Problem: cuda calls are synchronized

I got a problem, I found that cuda functions start to perform after cudasynchtread calls and other non-asynch function calls only.

i.e.

kernel<<>>

do_something(); //5 mins

cudathreadsynch(); // here kernell starts to run

so total time is 5 mins + kernell time

I am now testing it with different sdk etc, maybe somebody familiar with such error, thanks.

You must be doing something wrong, whether you realize it or not. Kernel launches really are asynchronous. I have linear algebra libraries that do something like:

cudaMemcpy(htod)

cublasDgemm()

hostDgemm()

cudaMemcpy(dtoh)

on different parts of the same matrices, where the work split is calculated using an execution timing model so that the two gemm calls finish at exactly the same time, in the process effectively using the hostDgemm call hides the memcpy latency. Instrumentation shows that I can reliably predict and match the timings to within +/- 50ms on calls of about 2 seconds duration.

This has worked reliably for me since about CUDA 2.1. What OS is this on?

Yes!!! It should work this way, but on my system it does not… And it actually worked for me too some time ago too, but after reinstall it stopped. I migrated to win7 and use cuda 3.0, I am now checking error with other versions of sdk.

I tested with last sdk 3.2, drivers 260.99 on win7 64bit, and still launches are synched.

Btw, does anybody know, if env variable CUDA_LAUNCH_BLOCKING set to 1, it disables asynch in comiple time or for application?

I wonder, could it be spoiled in compilation stage or itis run time system issue?

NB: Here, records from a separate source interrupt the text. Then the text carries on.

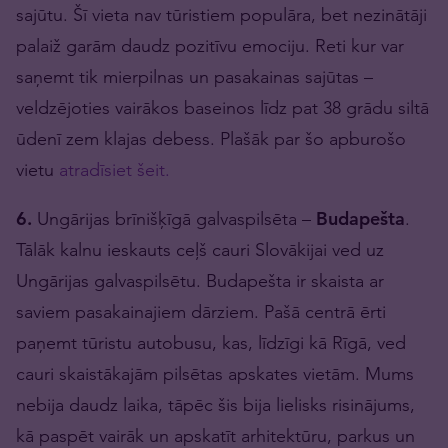
sajūtu. Šī vieta nav tūristiem populāra, bet nezinātāji
palaiž garām daudz pozitīvu emociju. Reti kur var
saņemt tik mierpilnas un pasakainas sajūtas –
veldzējoties vairākos baseinos līdz pat 38 grādu siltā
ūdenī zem klajas debess. Plašāk par šo apburošo
vietu
atradīsiet šeit.
6.
Ungārijas brīnišķīgā galvaspilsēta –
Budapešta
.
Tālāk kalnu ieskauts ceļš cauri Slovākijai ved uz
Ungārijas galvaspilsētu. Budapešta ir skaista ar
saviem pasakainajiem dārziem. Pašā centrā ērti
paņemt tūristu autobusu, kas, līdzīgi kā Rīgā, ved
cauri skaistākajām pilsētas apskates vietām. Mums
nebija daudz laika, tāpēc šis bija lielisks risinājums,
kā paspēt vairāk un apskatīt arhitektūru, parkus un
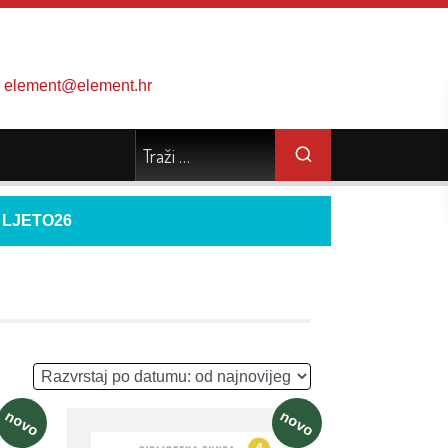
element@element.hr
d
LJETO26
novo
novo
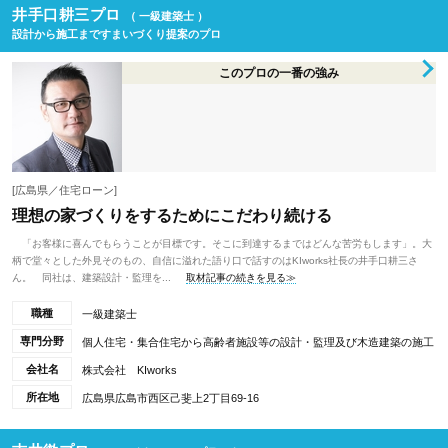
井手口耕三プロ
（ 一級建築士 ）
設計から施工まですまいづくり提案のプロ
このプロの一番の強み
[広島県／住宅ローン]
理想の家づくりをするためにこだわり続ける
「お客様に喜んでもらうことが目標です。そこに到達するまではどんな苦労もします」。大
柄で堂々とした外見そのもの、自信に溢れた語り口で話すのはKIworks社長の井手口耕三さ
ん。 同社は、建築設計・監理を...
取材記事の続きを見る≫
職種
一級建築士
専門分野
個人住宅・集合住宅から高齢者施設等の設計・監理及び木造建築の施工
会社名
株式会社 KIworks
所在地
広島県広島市西区己斐上2丁目69-16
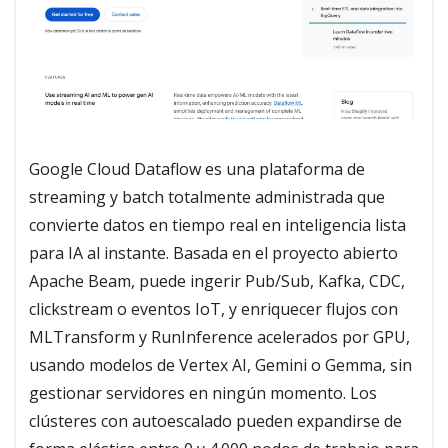
Google Cloud Dataflow es una plataforma de
streaming y batch totalmente administrada que
convierte datos en tiempo real en inteligencia lista
para IA al instante. Basada en el proyecto abierto
Apache Beam, puede ingerir Pub/Sub, Kafka, CDC,
clickstream o eventos IoT, y enriquecer flujos con
MLTransform y RunInference acelerados por GPU,
usando modelos de Vertex AI, Gemini o Gemma, sin
gestionar servidores en ningún momento. Los
clústeres con autoescalado pueden expandirse de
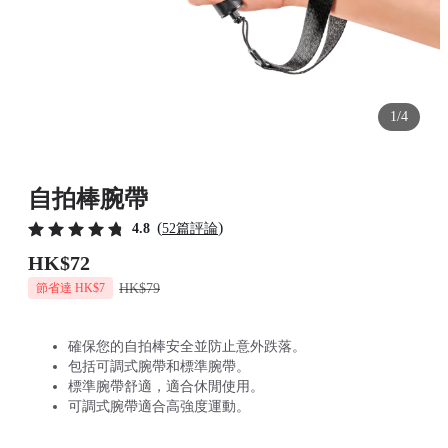
1/4
自拍棒腕帶
(
)
4.8
52篇評論
HK$72
HK$79
節省達 HK$7
確保您的自拍棒安全並防止意外跌落。
包括可調式腕帶和標準腕帶。
標準腕帶舒適，適合休閒使用。
可調式腕帶適合高強度運動。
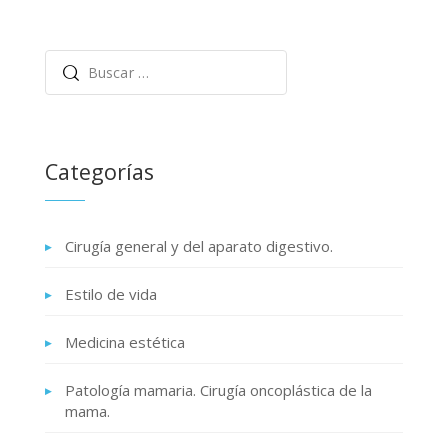
Categorías
Cirugía general y del aparato digestivo.
Estilo de vida
Medicina estética
Patología mamaria. Cirugía oncoplástica de la
mama.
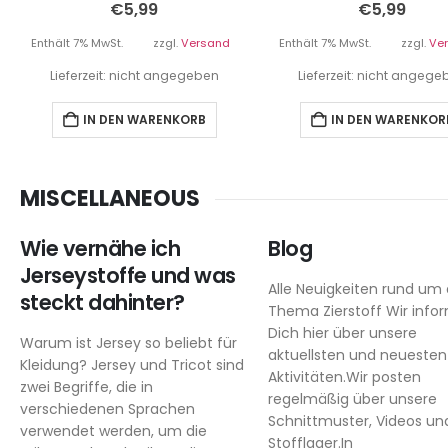
€
5,99
€
5,99
Enthält 7% MwSt.
zzgl.
Versand
Enthält 7% MwSt.
zzgl.
Ve
Lieferzeit: nicht angegeben
Lieferzeit: nicht angeg
IN DEN WARENKORB
IN DEN WARENKOR
MISCELLANEOUS
Wie vernähe ich
Blog
Jerseystoffe und was
Alle Neuigkeiten rund um
steckt dahinter?
Thema Zierstoff Wir info
Dich hier über unsere
Warum ist Jersey so beliebt für
aktuellsten und neuesten
Kleidung? Jersey und Tricot sind
Aktivitäten.Wir posten
zwei Begriffe, die in
regelmäßig über unsere
verschiedenen Sprachen
Schnittmuster, Videos un
verwendet werden, um die
Stofflager.In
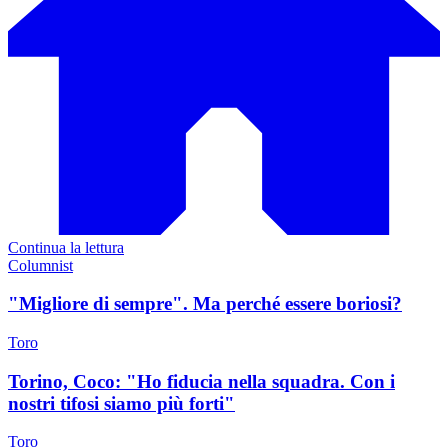
Continua la lettura
Columnist
"Migliore di sempre". Ma perché essere boriosi?
Toro
Torino, Coco: "Ho fiducia nella squadra. Con i
nostri tifosi siamo più forti"
Toro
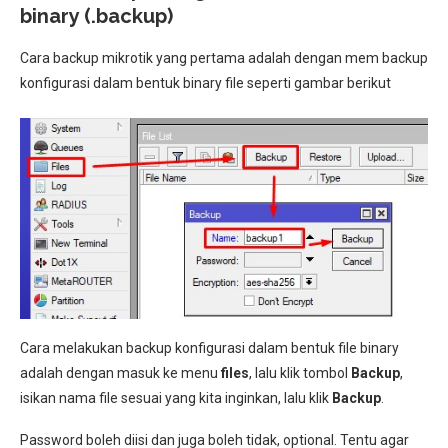
binary (.backup)
Cara backup mikrotik yang pertama adalah dengan mem backup
konfigurasi dalam bentuk binary file seperti gambar berikut
Cara melakukan backup konfigurasi dalam bentuk file binary
adalah dengan masuk ke menu
files
, lalu klik tombol
Backup
,
isikan nama file sesuai yang kita inginkan, lalu klik
Backup
.
Password boleh diisi dan juga boleh tidak, optional. Tentu agar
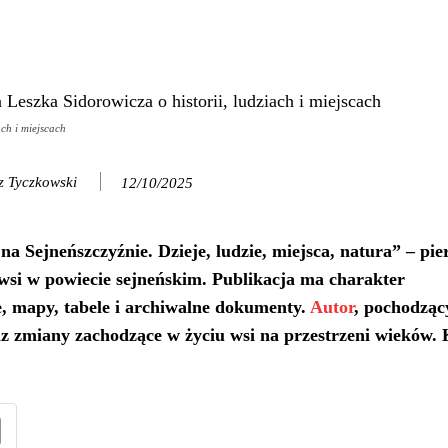
ch i miejscach
z Tyczkowski
12/10/2025
 Sejneńszczyźnie. Dzieje, ludzie, miejsca, natura” – pie
wsi w powiecie sejneńskim. Publikacja ma charakter
e, mapy, tabele i archiwalne dokumenty.
Autor
, pochodząc
az zmiany zachodzące w życiu wsi na przestrzeni wieków. 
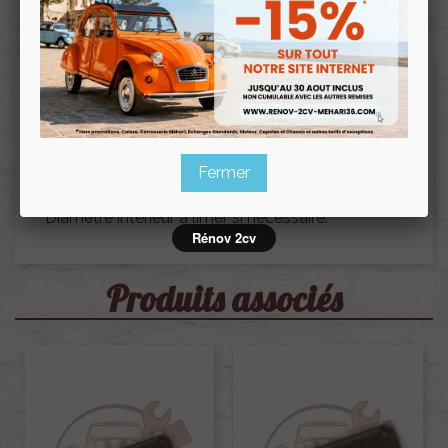
Description
Butée caoutchouc pot de suspension 2cv
Fermer
mehari dyane.
Diamètre intérieur à limer si nécessaire.
Rénov 2cv
Produits associés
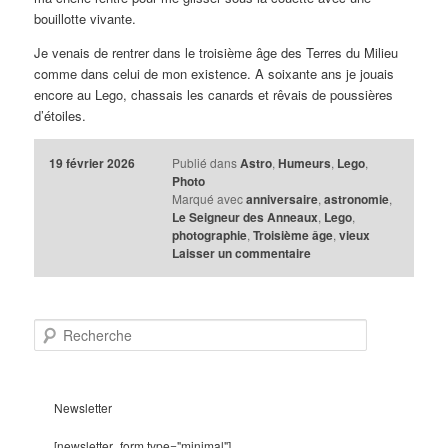
bouillotte vivante.
Je venais de rentrer dans le troisième âge des Terres du Milieu
comme dans celui de mon existence. A soixante ans je jouais
encore au Lego, chassais les canards et rêvais de poussières
d’étoiles.
19 février 2026
Publié dans
Astro
,
Humeurs
,
Lego
,
Photo
Marqué avec
anniversaire
,
astronomie
,
Le Seigneur des Anneaux
,
Lego
,
photographie
,
Troisième âge
,
vieux
Laisser un commentaire
R
e
c
h
e
Newsletter
r
c
[newsletter_form type="minimal"]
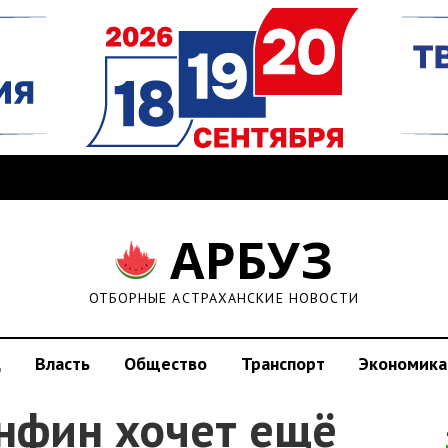
АРБУЗ
ОТБОРНЫЕ АСТРАХАНСКИЕ НОВОСТИ
д
Власть
Общество
Транспорт
Экономика
нфин хочет ещё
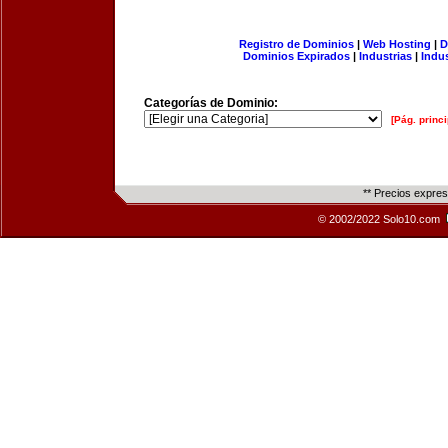
Registro de Dominios
|
Web Hosting
|
D
Dominios Expirados
|
Industrias
|
Indu
Categorías de Dominio:
[Pág. princi
** Precios expre
© 2002/2022 Solo10.com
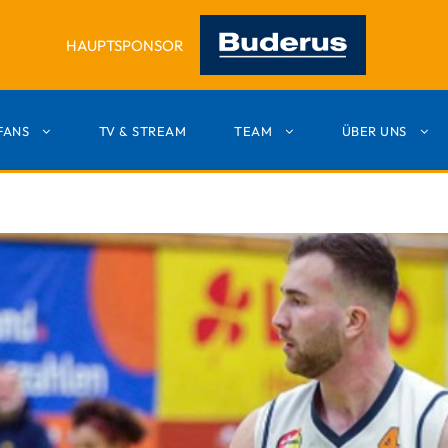
HAUPTSPONSOR
FANS
TV & STREAM
TEAM
ÜBER UNS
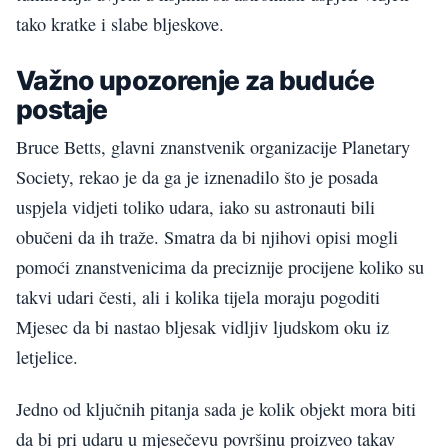
tako kratke i slabe bljeskove.
Važno upozorenje za buduće
postaje
Bruce Betts, glavni znanstvenik organizacije Planetary
Society, rekao je da ga je iznenadilo što je posada
uspjela vidjeti toliko udara, iako su astronauti bili
obučeni da ih traže. Smatra da bi njihovi opisi mogli
pomoći znanstvenicima da preciznije procijene koliko su
takvi udari česti, ali i kolika tijela moraju pogoditi
Mjesec da bi nastao bljesak vidljiv ljudskom oku iz
letjelice.
Jedno od ključnih pitanja sada je kolik objekt mora biti
da bi pri udaru u mjesečevu površinu proizveo takav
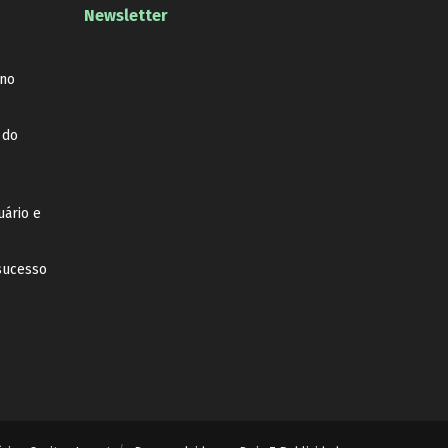
Newsletter
 no
 do
uário e
sucesso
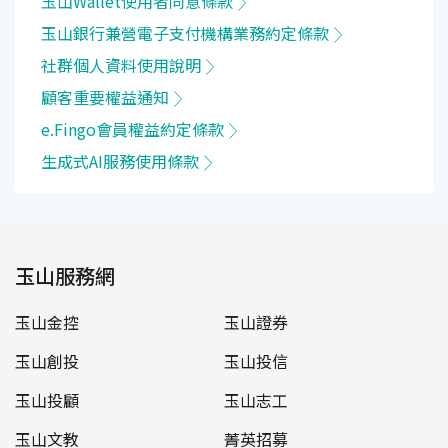
玉山Wallet使用者同意條款
玉山銀行兼營電子支付機構業務約定條款
社群個人資料使用說明
顧客重要權益通知
e.Fingo會員權益約定條款
生成式AI服務使用條款
玉山服務網
玉山金控
玉山證券
玉山創投
玉山投信
玉山投顧
玉山志工
玉山文教
菁英招募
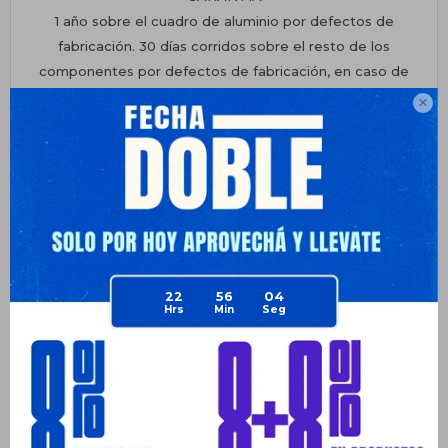
1 año sobre el cuadro de aluminio por defectos de
fabricación. 30 días corridos sobre el resto de los
componentes por defectos de fabricación, en caso de
notar una falla por mal ensamblado, sobrepeso, golpes o

mal uso; la garantía queda inmediatamente anulada en su
totalidad
Planes de cuotas
Envíos
Medios de pago
22
56
04
Productos que te pueden interesar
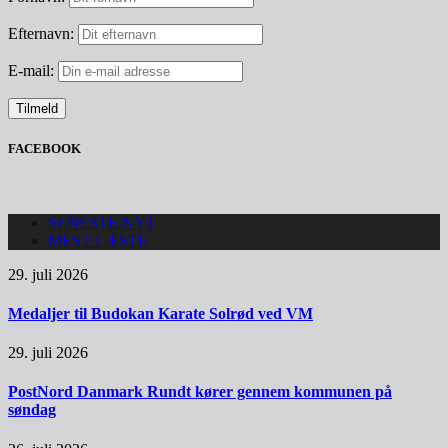
Efternavn:
E-mail:
FACEBOOK
SENESTE NYT
MEST LÆSTE
29. juli 2026
Medaljer til Budokan Karate Solrød ved VM
29. juli 2026
PostNord Danmark Rundt kører gennem kommunen på
søndag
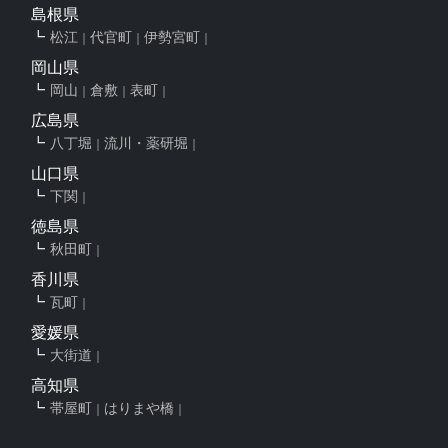
島根県
松江
代官町
伊勢宮町
岡山県
岡山
倉敷
表町
広島県
八丁堀
流川・薬研堀
山口県
下関
徳島県
秋田町
香川県
瓦町
愛媛県
大街道
高知県
帯屋町
はりまや橋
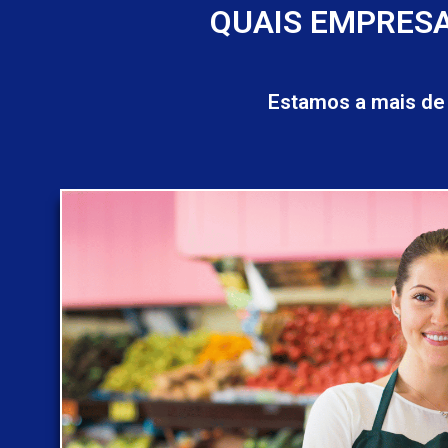
QUAIS EMPRESA
Estamos a mais de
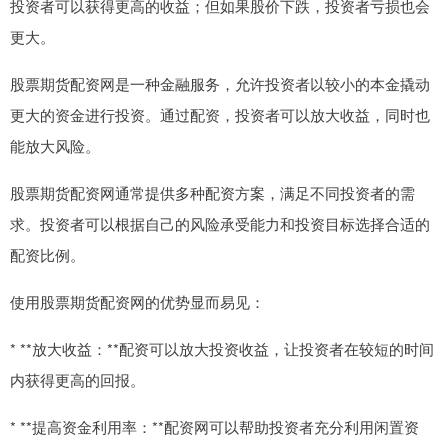
投资者可以获得更高的收益；但如果股价下跌，投资者亏损也会
更大。
股票期货配资网是一种金融服务，允许投资者以较小的本金撬动
更大的资金进行投资。通过配资，投资者可以放大收益，同时也
能放大风险。
股票期货配资网通常提供多种配资方案，满足不同投资者的需
求。投资者可以根据自己的风险承受能力和投资目标选择合适的
配资比例。
使用股票期货配资网的优势显而易见：
* **放大收益：**配资可以放大投资收益，让投资者在较短的时间
内获得更高的回报。
* **提高资金利用率：**配资网可以帮助投资者充分利用闲置资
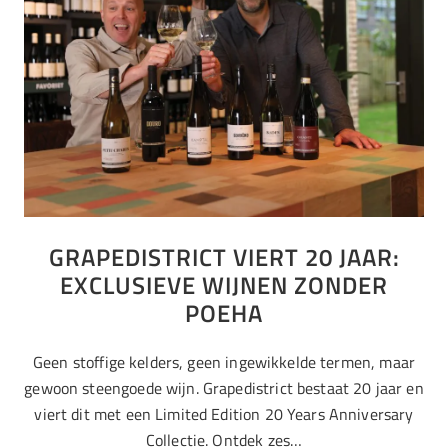
GRAPEDISTRICT VIERT 20 JAAR:
EXCLUSIEVE WIJNEN ZONDER
POEHA
Geen stoffige kelders, geen ingewikkelde termen, maar
gewoon steengoede wijn. Grapedistrict bestaat 20 jaar en
viert dit met een Limited Edition 20 Years Anniversary
Collectie. Ontdek zes…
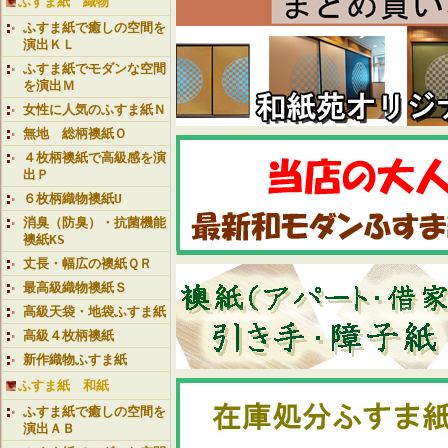
ふすま紙 織物
ふすま紙で癒しの空間を
演出ＫＬ
ふすま紙でモダンな空間
を演出Ｍ
女性に人気のふすま紙Ｎ
無地 総柄襖紙Ｏ
４枚柄襖紙で高級感を演
出Ｐ
６枚柄織物襖紙U
消臭（防臭）・抗菌機能
襖紙KS
丈長・幅広の襖紙ＱＲ
最高級織物襖紙Ｓ
高級天袋・地袋ふすま紙
高級４枚柄襖紙
新作織物ふすま紙
ふすま紙 和紙
ふすま紙で癒しの空間を
演出ＡＢ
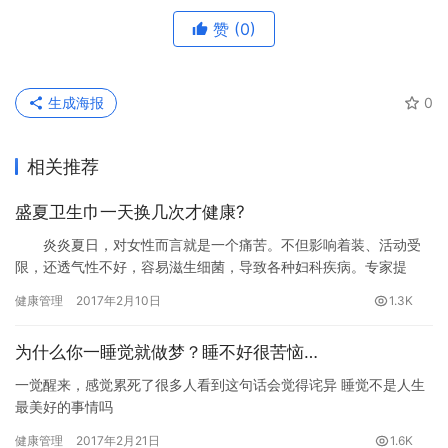
赞
(0)
生成海报
0
相关推荐
盛夏卫生巾一天换几次才健康?
炎炎夏日，对女性而言就是一个痛苦。不但影响着装、活动受
限，还透气性不好，容易滋生细菌，导致各种妇科疾病。专家提
醒，夏季使用卫生巾需要每天更换6次以上。
健康管理
2017年2月10日
1.3K
为什么你一睡觉就做梦？睡不好很苦恼…
一觉醒来，感觉累死了很多人看到这句话会觉得诧异 睡觉不是人生
最美好的事情吗
健康管理
2017年2月21日
1.6K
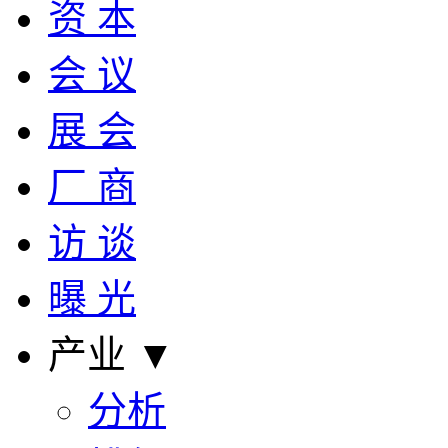
资 本
会 议
展 会
厂 商
访 谈
曝 光
产业 ▼
分析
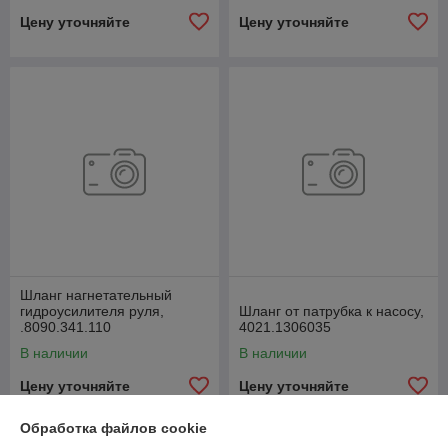
Цену уточняйте
Цену уточняйте
Шланг нагнетательный
гидроусилителя руля,
Шланг от патрубка к насосу,
.8090.341.110
4021.1306035
В наличии
В наличии
Цену уточняйте
Цену уточняйте
Обработка файлов cookie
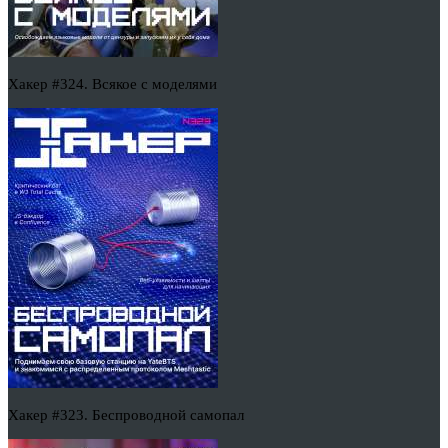
Хакер #324. Всякое с моделями
Хакер #323. Беспроводной самопал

This is a fun side effect of how the CUDA driver handles WDDM platforms. Once you enqueue a number of calls, a batch will be submitted. The kernel submission time on WDDM is roughly 15x that of Linux/TCC, so we have to batch calls in order to prevent huge performance problems. TCC doesn’t have this problem, and you can record an event after a kernel launch and query it in order to “defeat” the CUDA driver’s batching scheme.

Great thanks for exploration!!! I downloaded and installed a lot of skds. Is it right for win7 64bit and for win7 32 bit too?

How to work arround it for win7 32/64 bit?

What is batch number? I run relatively long cuda kernel and started some work after. I am sure that time is much large than launch time.

Can you please tell launch time in win7 and winxp on last sdk?

I think I need to launch a few empty kernells just to fill batch.

To answer the other question, CUDA_LAUNCH_BLOCKING is an environment variable that affects run time behavior of a CUDA application. One can easily demonstrate this by running the same application with and without CUDA_LAUNCH_BLOCKING=1. This is a handy mechanism during debugging, although these days I find that I rarely need it anymore.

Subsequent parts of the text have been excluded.